In 1452, when Bahlul Khan Lodi was on a campaign in the Punjab, Mahmud Shah, along with Darya Khan Lodi laid siege to Delhi. Bahlul returned before the besiegers could make any significant impression upon the city's defenses. Bahlul captured a large number of Mahmud's transport animals, which were out at pasture. Soon, he was attacked by a large faction of the Jaunpur army, consisting of 30,000 horse and 30 elephants, which was commanded by Fath Khan. After Qutb Khan Lodi wounded Fath Khan's elephant with an arrow, the Jaunpur army fell into disarray, and Darya Khan Lodi withdrew his support. This resulted in a complete defeated and Mahmud retreated to Jaunpur. Mahmud suffered the losses of seven war elephants, and his general Fath Khan, who was beheaded.

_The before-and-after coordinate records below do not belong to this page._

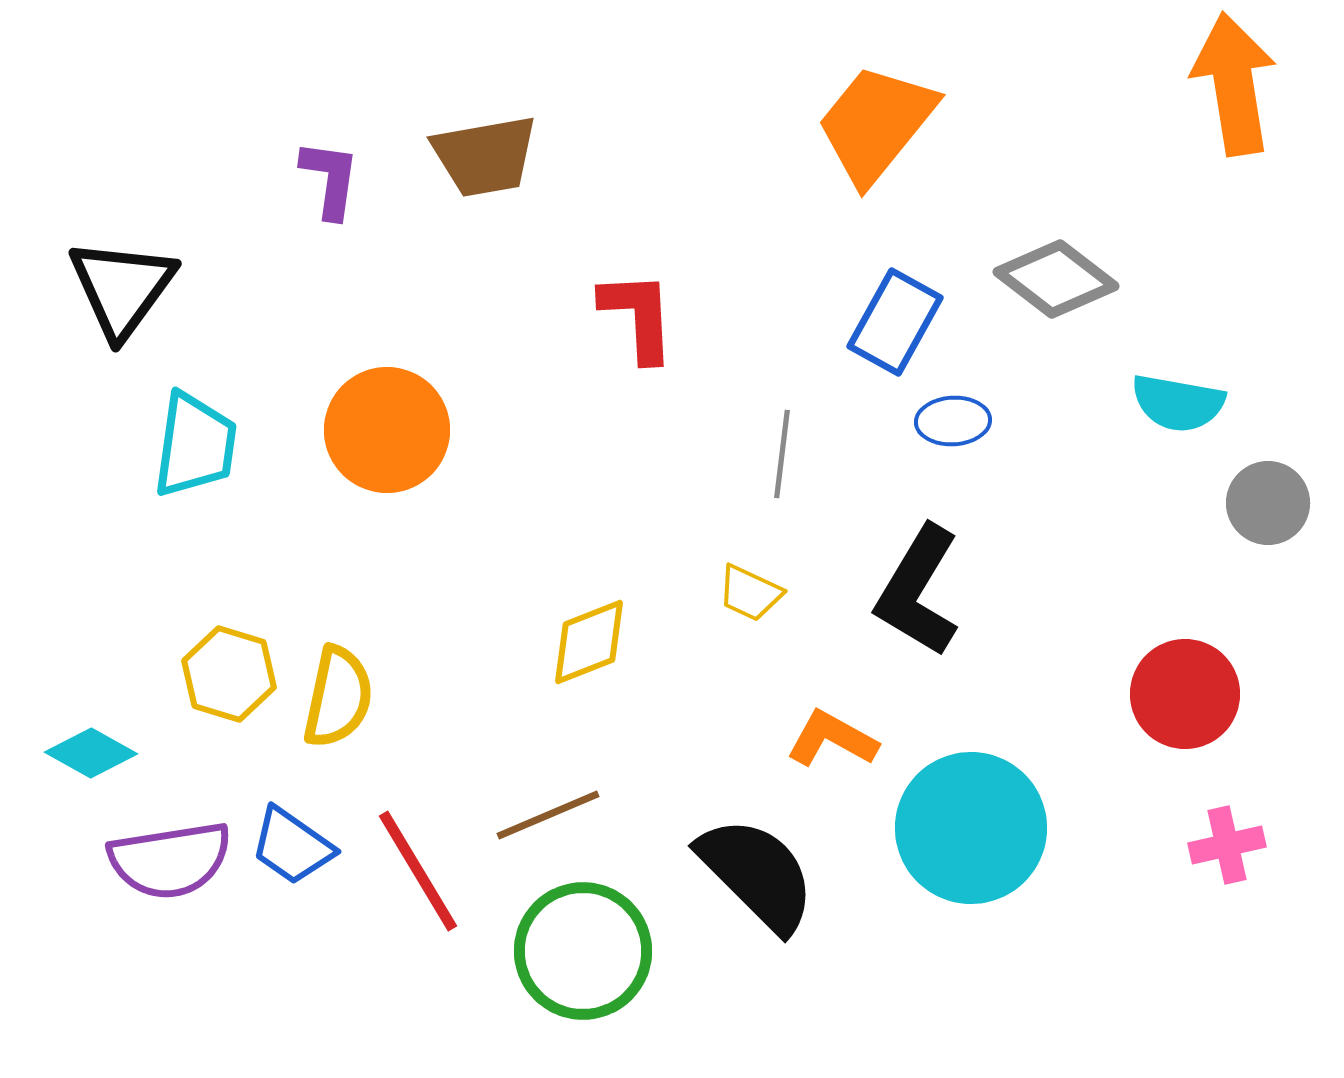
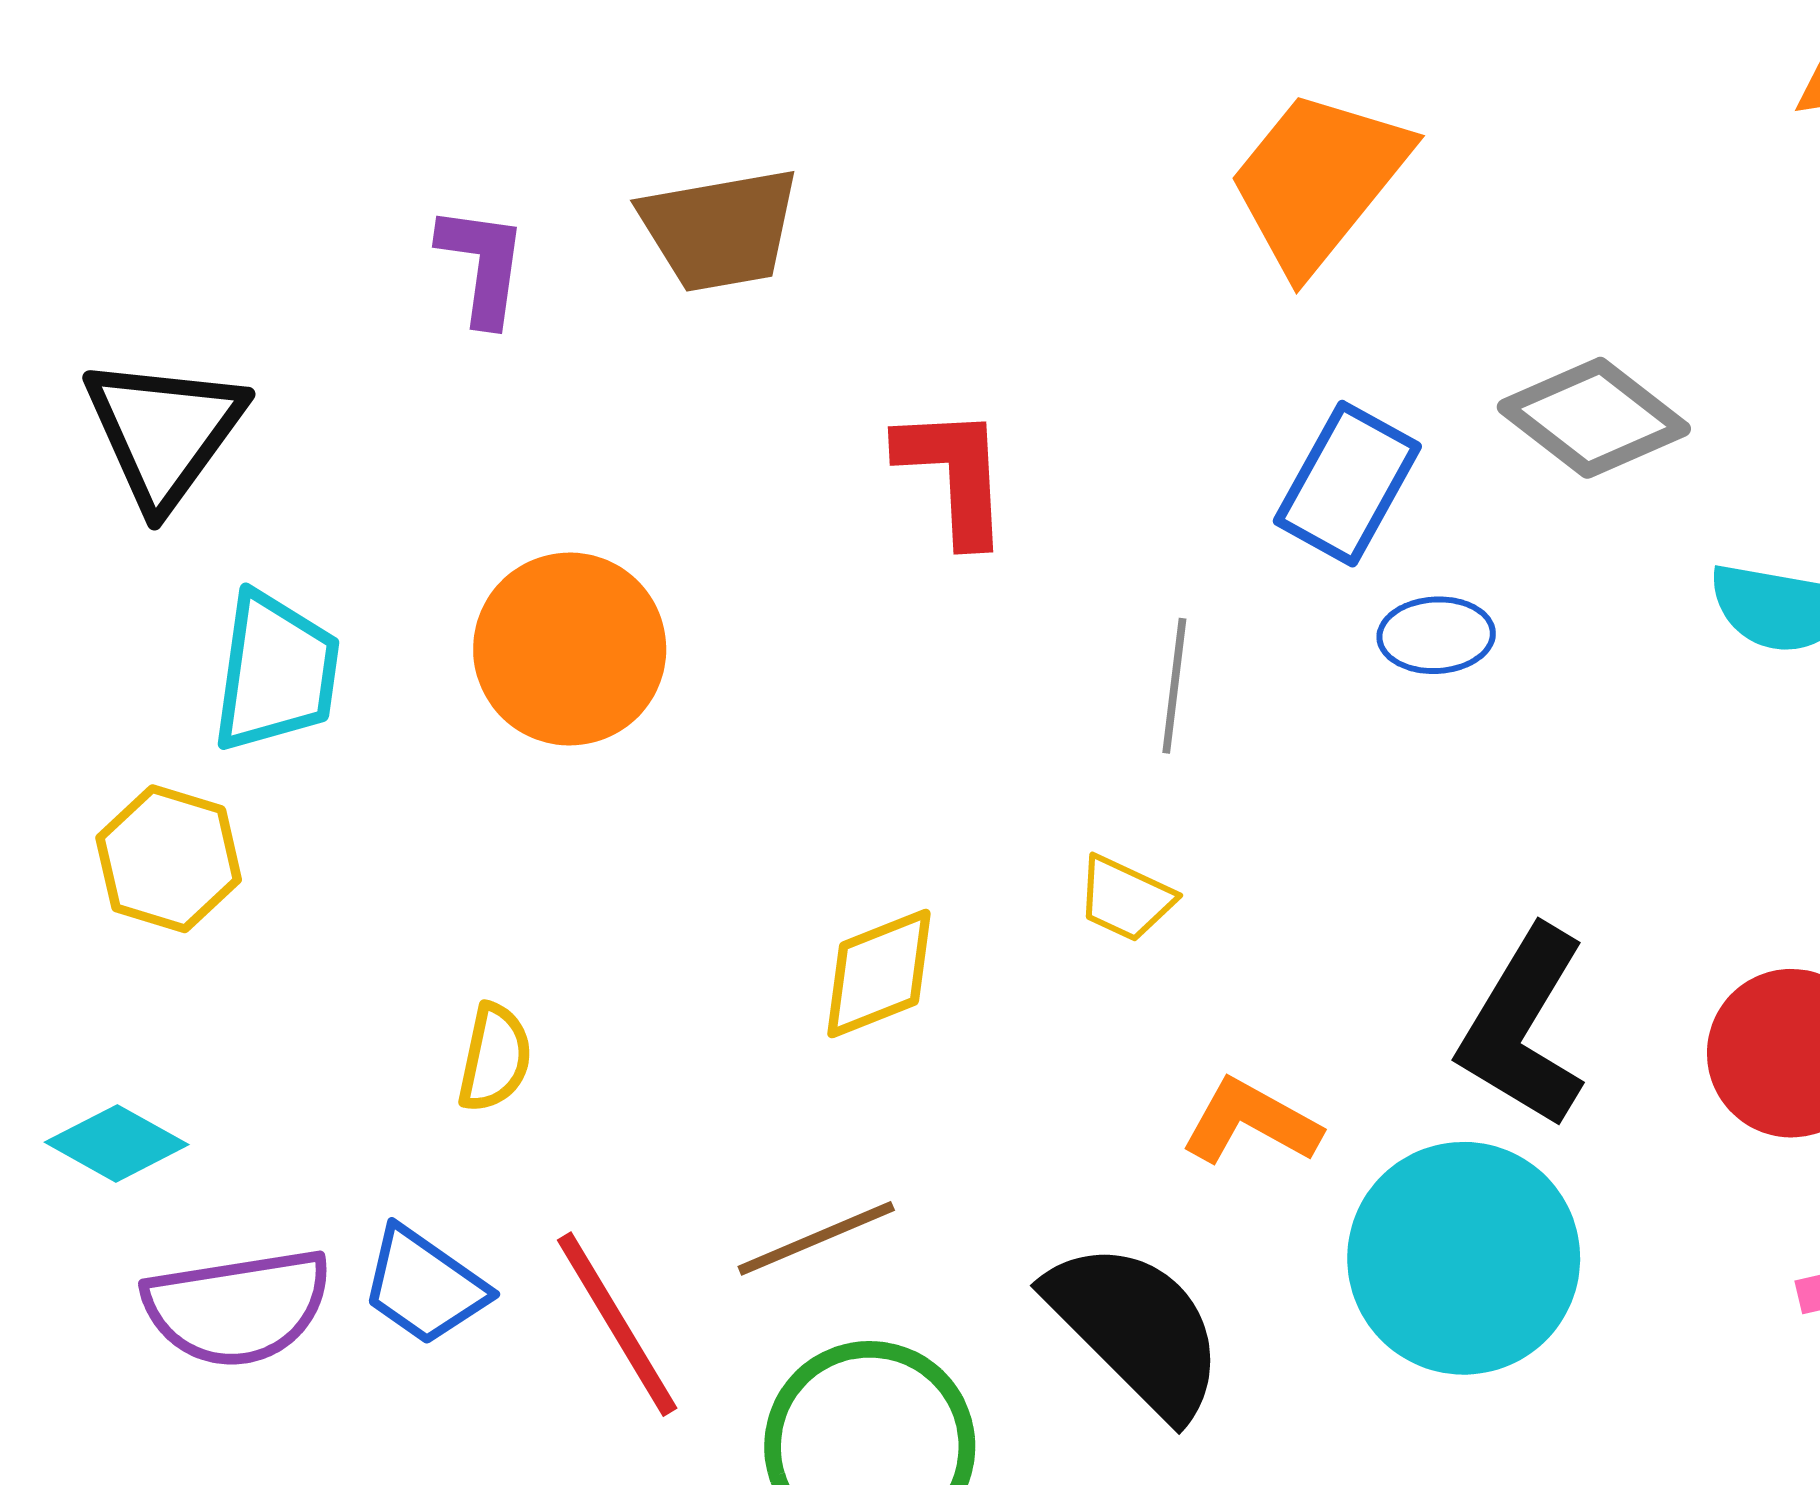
black L-shape: (918, 591) -> (1523, 1027), moved
yellow hexagon: (229, 674) -> (169, 859), moved
yellow semicircle: (338, 697) -> (495, 1058), size x0.7

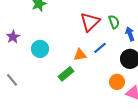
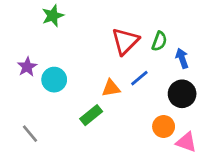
green semicircle: (114, 22) -> (159, 41), turned 40
purple star: (13, 37) -> (27, 67), moved
gray line: (12, 80) -> (30, 134), moved

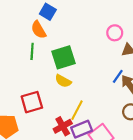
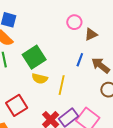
blue line: (118, 76) -> (80, 60), moved
yellow line: (77, 110) -> (62, 85), moved

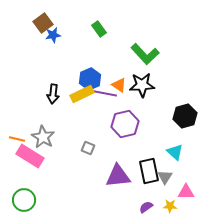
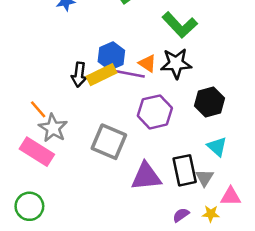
black arrow: (53, 94) -> (79, 75), moved
black hexagon: (185, 116) -> (210, 102), moved
orange line: (17, 139) -> (38, 109), moved, turned 35
gray square: (88, 148) -> (109, 142), size x2.0

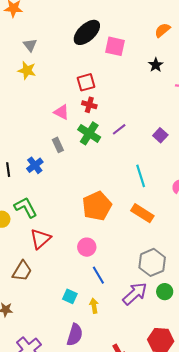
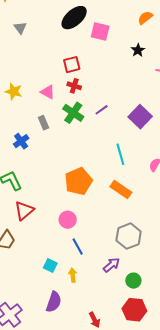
yellow star: (27, 70) -> (14, 91), moved
purple square: (160, 135) -> (140, 117), size x1.6
green circle: (165, 292) -> (133, 281), moved
purple arrow: (135, 294) -> (111, 265), size x0.7

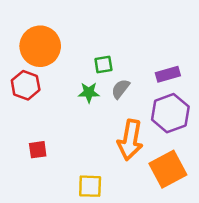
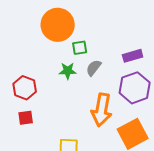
orange circle: (40, 46) -> (58, 25), moved
red hexagon: (26, 85) -> (25, 88), moved

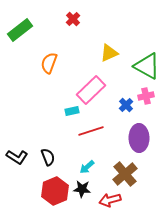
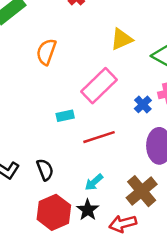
cyan rectangle: (72, 111) -> (65, 116), moved
black star: (82, 189) -> (88, 210), turned 30

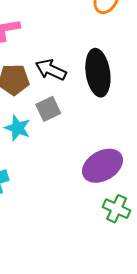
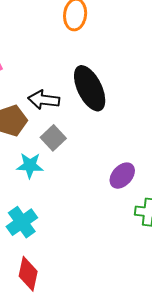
purple ellipse: (102, 166) -> (122, 176), size x0.7

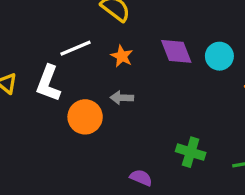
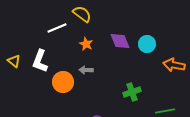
white line: (75, 48) -> (57, 28), moved
green cross: (191, 152) -> (132, 92), moved, turned -36

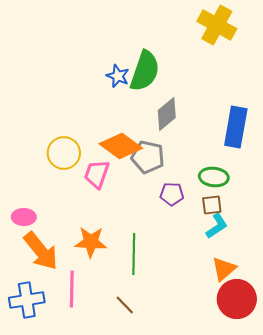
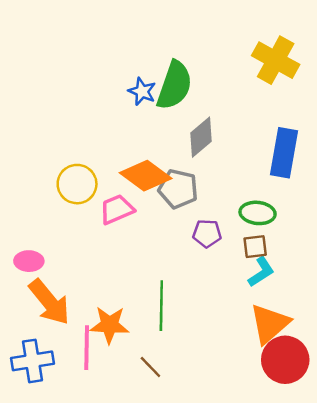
yellow cross: (217, 25) -> (276, 60), moved
pink trapezoid: (97, 174) -> (117, 209), turned 48
orange star: (91, 242) -> (110, 325), moved
orange triangle: (224, 269) -> (270, 324), size x1.4

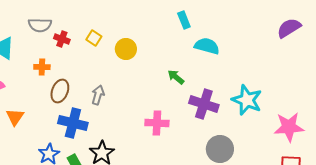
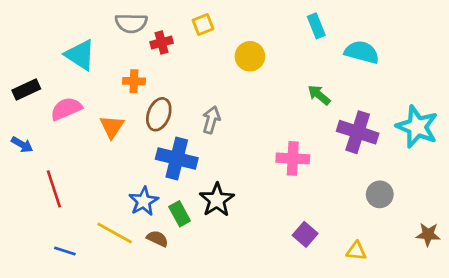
cyan rectangle: (184, 20) -> (316, 26), moved
yellow square: (94, 38) -> (203, 25), moved, turned 35
red cross: (62, 39) -> (162, 42), turned -35
orange triangle: (15, 117) -> (112, 127), moved
gray circle: (220, 149) -> (380, 194), size x0.7

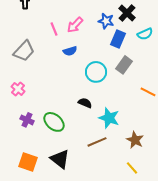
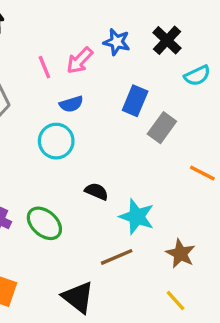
blue star: (106, 21) -> (117, 42), moved
blue rectangle: (118, 39) -> (135, 101), moved
cyan circle: (96, 72) -> (56, 141), moved
black triangle: (60, 159) -> (78, 297), moved

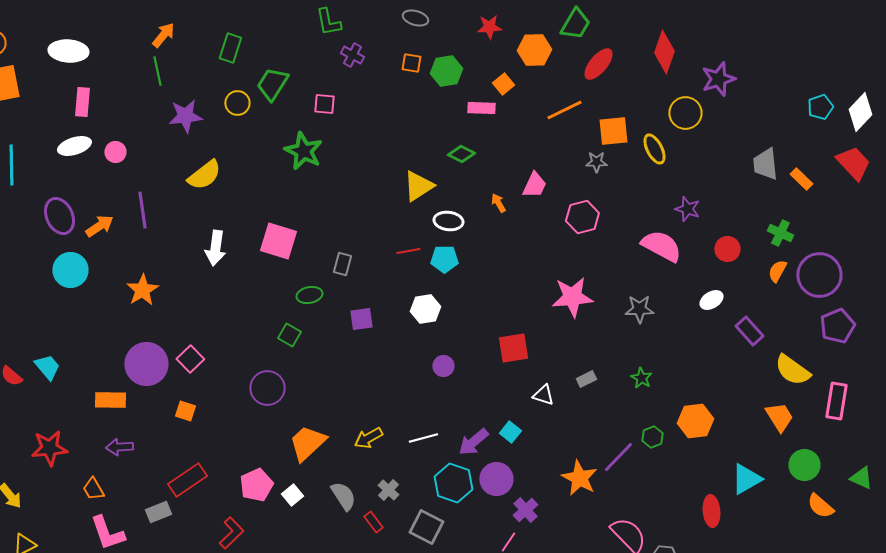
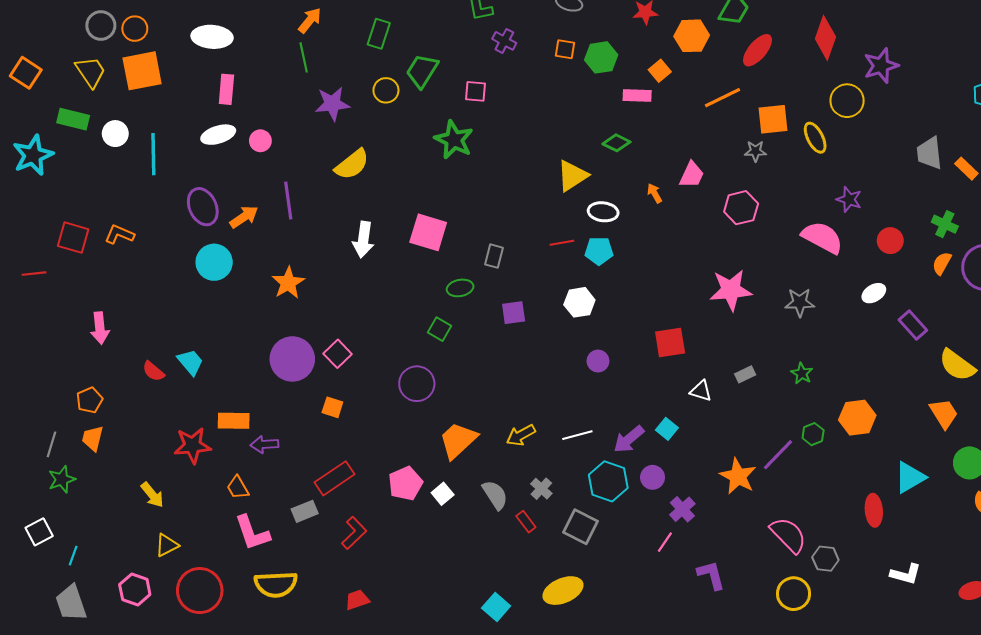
orange rectangle: (110, 400) -> (234, 421), moved
purple circle: (496, 479) -> (653, 477), size x0.7
red L-shape: (231, 533) -> (354, 533), moved

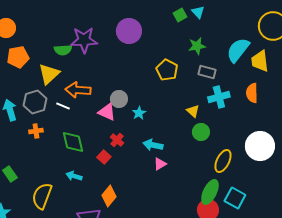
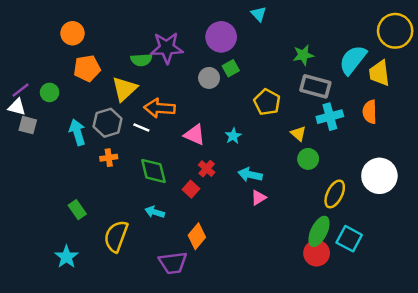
cyan triangle: (198, 12) -> (259, 14), moved
green square: (180, 15) -> (231, 68), moved
yellow pentagon: (167, 70) -> (267, 102), moved
gray rectangle: (207, 72) -> (315, 86), size x1.4
gray circle: (119, 99) -> (209, 78), moved

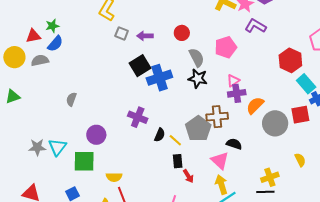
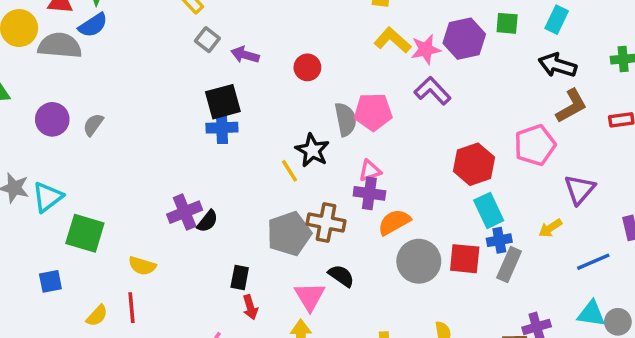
gray semicircle: (197, 57) -> (346, 119), moved
gray semicircle: (40, 60) -> (60, 46), size x1.4
blue cross: (159, 78) -> (222, 128), moved, size x0.7
purple cross: (138, 117) -> (185, 212), moved, turned 30
purple circle: (96, 135) -> (52, 119), moved
black semicircle: (160, 135) -> (207, 221), moved
yellow line: (175, 140) -> (290, 171), moved
yellow semicircle: (114, 177) -> (142, 266), moved

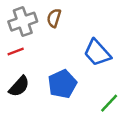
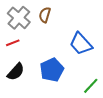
gray cross: (23, 22) -> (19, 18), turned -30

==== Events at Shamsabad, death, and succession ====
In 1457, Mahmud Shah marched upon Shamsabad and was attacked by a force led by Qutb Khan Lodi and Darya Khan Lodi. Mahmud defeated this force, and Qutb Khan was taken prisoner and sent to Jaunpur. Before the fighting could begin again, Mahmud died and was succeeded by his eldest son Bhikan, who assumed the title Muhammad Shah and negotiated a peace treaty with the Lodis.

==Cultural contributions==
During his reign, the Jaunpur Sultanate flourished and was prosperous. Mahmud Sharqi was a capable ruler who dedicated himself to strengthening his religion and sultanate. He is known to have commissioned the construction of several mosques, although specific details about these constructions are not widely documented. Additionally, he undertook the restoration of the Atala Mosque, Jaunpur which had been built by his predecessors.
Sultan Mahmud Sharqi, much like his father, had a deep appreciation for art and architecture, as demonstrated by the construction of splendid buildings, palaces, and grand mosques across his kingdom. The capital city of Jaunpur, in particular, was embellished with exquisite mosques, with the Lal Darwazah Masjid (Ruby Gate Mosque) standing out as a notable example. Adjacent to this mosque, construction was completed on the splendid palace belonging to his favored queen, Bibi Raji, during the same period.Three Arabic inscriptions from the time of Mahmud have been discovered in Bihar. The earliest inscription, dated Rajab 1, 847 (25 October 1443), commemorates the construction of a Jāma mosque by a devout individual named Sayyid Ajmal. In the inscription, Ajmal is described as Sadr-i jahan at the behest of Malik- ush Sharq, Nasir, the son of Baha, who served as the muqta or governor of Khitta in Bihar during Mahmud Sharqi's reign in 1443-4. The only surviving piece of architecture of his reign is the Lal Darwaza mosque, commissioned by his queen, Bibi Raji.